Each line of the listing that includes "Informationen" should be reported.
### EXERCISE DATA ###
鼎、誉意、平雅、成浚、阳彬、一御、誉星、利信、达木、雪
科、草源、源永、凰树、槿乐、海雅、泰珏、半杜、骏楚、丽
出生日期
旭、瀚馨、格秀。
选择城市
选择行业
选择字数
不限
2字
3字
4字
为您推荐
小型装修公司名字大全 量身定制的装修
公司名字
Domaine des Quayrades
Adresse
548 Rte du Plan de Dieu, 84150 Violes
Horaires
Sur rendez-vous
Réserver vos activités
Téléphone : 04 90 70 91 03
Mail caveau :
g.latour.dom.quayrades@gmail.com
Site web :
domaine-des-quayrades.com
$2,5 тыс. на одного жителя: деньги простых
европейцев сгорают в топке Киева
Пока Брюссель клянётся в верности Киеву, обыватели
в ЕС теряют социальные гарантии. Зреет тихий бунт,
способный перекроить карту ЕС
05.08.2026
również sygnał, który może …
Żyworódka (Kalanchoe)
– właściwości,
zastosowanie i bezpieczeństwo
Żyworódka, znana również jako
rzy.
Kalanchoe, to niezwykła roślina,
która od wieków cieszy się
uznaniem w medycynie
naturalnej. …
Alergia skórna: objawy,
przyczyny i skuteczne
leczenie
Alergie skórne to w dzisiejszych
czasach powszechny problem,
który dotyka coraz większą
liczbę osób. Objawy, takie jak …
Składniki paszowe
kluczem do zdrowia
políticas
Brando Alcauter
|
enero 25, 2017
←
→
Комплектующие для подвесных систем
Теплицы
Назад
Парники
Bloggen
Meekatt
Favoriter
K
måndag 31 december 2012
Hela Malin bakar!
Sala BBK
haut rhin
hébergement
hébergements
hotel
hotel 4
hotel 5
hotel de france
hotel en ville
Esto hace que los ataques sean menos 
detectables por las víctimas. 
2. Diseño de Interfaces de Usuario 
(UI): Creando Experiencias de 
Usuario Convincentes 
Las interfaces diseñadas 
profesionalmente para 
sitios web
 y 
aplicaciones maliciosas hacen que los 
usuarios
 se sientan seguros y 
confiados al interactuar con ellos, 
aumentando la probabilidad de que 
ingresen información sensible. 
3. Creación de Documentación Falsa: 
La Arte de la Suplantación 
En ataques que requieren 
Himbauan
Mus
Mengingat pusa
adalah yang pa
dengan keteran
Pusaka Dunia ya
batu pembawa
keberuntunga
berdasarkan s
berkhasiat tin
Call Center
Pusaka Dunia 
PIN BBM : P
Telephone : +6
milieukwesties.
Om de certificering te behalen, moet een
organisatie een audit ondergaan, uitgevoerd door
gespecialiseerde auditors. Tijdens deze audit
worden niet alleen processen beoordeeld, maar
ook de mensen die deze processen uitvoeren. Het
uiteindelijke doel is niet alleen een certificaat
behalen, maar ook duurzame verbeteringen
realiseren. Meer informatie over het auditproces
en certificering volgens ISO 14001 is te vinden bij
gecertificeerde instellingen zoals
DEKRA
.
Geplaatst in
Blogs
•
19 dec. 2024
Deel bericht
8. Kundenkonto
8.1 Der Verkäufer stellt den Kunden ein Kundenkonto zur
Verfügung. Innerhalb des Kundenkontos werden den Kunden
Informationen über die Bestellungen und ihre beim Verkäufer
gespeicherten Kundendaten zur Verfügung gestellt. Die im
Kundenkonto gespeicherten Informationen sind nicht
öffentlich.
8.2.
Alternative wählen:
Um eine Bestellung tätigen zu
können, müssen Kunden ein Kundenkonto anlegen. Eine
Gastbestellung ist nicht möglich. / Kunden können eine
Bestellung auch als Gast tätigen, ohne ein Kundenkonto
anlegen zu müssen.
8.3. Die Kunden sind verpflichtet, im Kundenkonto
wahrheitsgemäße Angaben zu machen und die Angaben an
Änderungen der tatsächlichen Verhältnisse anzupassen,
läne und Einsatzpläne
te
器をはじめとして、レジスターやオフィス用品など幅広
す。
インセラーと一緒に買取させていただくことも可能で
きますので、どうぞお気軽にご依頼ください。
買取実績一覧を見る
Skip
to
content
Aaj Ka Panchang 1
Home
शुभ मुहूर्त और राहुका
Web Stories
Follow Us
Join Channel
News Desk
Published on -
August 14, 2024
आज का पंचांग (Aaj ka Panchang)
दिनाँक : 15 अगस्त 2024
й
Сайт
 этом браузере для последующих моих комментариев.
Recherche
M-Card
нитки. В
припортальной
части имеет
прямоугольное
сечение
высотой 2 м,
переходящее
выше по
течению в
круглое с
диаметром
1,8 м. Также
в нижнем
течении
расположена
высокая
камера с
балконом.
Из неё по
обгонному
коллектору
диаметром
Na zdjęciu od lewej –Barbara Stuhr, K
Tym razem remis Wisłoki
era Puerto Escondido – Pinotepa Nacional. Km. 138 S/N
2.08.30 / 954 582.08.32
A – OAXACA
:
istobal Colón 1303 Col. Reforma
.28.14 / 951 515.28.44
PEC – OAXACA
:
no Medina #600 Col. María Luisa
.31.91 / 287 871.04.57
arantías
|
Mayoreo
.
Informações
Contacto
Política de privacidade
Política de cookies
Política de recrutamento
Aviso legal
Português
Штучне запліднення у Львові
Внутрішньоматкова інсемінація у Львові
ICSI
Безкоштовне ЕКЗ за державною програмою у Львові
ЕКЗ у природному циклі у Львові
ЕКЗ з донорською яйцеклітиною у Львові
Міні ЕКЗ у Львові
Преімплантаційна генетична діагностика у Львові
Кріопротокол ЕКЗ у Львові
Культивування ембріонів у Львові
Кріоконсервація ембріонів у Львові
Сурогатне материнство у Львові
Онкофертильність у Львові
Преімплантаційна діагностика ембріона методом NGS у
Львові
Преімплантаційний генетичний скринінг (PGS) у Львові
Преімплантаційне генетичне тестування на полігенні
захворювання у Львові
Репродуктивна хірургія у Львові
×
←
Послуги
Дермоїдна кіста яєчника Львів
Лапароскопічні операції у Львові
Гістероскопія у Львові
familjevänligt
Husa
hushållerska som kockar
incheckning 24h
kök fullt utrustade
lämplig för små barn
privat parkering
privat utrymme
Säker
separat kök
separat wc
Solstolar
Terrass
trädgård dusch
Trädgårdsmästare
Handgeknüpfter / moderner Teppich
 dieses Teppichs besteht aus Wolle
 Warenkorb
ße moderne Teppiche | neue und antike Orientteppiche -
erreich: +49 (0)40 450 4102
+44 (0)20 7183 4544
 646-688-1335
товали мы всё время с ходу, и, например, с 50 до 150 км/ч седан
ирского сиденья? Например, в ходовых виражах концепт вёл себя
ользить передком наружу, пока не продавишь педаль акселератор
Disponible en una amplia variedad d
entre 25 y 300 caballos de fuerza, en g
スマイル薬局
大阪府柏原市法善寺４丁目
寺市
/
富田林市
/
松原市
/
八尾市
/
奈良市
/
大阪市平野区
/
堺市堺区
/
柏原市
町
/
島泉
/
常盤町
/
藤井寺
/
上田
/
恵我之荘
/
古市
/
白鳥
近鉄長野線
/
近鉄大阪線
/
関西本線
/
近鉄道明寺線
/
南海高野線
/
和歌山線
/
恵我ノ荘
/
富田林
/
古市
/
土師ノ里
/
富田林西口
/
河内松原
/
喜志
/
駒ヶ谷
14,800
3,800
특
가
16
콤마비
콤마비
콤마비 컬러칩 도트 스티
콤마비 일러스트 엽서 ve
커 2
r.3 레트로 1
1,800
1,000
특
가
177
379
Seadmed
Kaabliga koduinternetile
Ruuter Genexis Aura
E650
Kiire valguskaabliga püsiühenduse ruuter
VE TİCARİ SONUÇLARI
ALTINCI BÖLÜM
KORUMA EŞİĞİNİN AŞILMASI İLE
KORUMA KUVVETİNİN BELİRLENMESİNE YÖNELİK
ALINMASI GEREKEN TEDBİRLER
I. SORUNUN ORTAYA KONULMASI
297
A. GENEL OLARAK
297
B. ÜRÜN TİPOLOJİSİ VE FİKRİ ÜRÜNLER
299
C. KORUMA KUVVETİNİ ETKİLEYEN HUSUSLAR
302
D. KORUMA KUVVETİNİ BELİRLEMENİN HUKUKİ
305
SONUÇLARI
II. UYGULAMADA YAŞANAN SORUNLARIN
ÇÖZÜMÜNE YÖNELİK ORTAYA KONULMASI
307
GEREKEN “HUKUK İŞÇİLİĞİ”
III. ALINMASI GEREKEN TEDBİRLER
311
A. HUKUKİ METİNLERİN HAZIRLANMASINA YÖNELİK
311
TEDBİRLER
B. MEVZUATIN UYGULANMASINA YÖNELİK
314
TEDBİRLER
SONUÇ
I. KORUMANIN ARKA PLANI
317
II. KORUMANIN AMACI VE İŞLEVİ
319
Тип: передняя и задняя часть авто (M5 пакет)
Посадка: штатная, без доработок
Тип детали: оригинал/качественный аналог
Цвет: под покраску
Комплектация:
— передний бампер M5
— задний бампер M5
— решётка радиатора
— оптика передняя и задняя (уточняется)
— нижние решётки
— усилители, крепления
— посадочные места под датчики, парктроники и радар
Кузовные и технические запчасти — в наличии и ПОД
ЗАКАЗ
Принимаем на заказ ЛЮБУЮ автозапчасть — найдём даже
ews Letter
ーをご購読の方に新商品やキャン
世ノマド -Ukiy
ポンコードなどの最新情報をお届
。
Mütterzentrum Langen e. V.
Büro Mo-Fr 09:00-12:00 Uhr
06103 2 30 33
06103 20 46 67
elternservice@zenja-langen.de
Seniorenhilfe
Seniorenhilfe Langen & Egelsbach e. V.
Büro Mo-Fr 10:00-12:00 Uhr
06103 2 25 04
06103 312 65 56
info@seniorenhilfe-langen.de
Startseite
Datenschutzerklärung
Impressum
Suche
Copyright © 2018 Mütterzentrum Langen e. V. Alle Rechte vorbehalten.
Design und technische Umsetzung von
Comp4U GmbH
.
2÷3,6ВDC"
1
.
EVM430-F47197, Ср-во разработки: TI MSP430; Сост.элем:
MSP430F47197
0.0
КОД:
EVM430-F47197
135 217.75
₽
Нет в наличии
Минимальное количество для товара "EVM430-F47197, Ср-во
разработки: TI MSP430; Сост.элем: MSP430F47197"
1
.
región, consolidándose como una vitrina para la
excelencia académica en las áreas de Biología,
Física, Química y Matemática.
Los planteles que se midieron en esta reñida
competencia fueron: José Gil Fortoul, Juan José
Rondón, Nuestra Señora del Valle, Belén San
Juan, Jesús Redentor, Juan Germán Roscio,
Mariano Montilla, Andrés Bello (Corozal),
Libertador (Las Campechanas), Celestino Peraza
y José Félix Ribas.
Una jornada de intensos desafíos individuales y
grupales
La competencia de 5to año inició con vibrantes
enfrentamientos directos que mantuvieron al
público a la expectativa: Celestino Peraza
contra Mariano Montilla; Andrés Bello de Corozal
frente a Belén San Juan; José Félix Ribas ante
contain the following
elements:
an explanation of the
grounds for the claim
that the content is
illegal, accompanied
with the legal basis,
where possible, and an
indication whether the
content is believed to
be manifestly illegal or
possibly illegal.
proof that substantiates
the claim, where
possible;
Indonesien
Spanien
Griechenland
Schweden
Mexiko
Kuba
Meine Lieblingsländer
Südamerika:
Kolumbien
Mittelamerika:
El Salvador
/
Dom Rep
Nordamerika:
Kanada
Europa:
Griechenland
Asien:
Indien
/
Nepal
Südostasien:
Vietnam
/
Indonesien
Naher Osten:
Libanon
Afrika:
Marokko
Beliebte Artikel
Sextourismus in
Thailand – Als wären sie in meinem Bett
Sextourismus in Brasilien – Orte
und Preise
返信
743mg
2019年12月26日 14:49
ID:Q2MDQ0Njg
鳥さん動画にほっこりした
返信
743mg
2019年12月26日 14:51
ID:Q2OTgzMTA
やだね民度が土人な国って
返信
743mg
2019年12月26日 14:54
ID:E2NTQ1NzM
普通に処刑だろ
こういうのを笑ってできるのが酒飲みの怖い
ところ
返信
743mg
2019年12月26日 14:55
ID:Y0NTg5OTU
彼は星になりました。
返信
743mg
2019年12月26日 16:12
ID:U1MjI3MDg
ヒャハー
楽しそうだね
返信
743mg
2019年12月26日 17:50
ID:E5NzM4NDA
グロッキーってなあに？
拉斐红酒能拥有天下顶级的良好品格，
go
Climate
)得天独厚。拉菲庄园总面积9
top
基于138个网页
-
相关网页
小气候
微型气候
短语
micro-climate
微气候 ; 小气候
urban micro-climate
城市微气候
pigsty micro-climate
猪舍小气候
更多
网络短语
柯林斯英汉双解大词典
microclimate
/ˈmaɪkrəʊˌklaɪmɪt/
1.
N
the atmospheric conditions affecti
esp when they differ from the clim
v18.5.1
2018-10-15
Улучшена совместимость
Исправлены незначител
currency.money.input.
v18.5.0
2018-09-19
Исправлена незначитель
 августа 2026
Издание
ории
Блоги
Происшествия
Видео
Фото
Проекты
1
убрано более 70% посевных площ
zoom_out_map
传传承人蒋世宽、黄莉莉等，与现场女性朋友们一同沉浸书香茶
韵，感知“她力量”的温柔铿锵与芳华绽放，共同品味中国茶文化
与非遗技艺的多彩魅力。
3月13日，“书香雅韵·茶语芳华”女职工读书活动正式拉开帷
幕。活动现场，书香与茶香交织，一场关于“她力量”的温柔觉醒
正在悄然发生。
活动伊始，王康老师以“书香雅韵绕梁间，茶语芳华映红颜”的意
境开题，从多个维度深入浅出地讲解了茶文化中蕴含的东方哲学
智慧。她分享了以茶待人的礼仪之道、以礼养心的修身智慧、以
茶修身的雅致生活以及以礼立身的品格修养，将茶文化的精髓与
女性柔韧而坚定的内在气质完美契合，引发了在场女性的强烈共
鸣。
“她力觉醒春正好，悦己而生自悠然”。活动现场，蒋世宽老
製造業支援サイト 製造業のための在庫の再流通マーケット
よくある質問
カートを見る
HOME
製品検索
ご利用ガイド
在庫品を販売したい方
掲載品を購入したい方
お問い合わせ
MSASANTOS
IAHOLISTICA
###
▸ **WRITTEN SOLUTION**
Informationen über die Bestellungen und ihre beim Verkäufer
Kundenkonto gespeicherten Informationen sind nicht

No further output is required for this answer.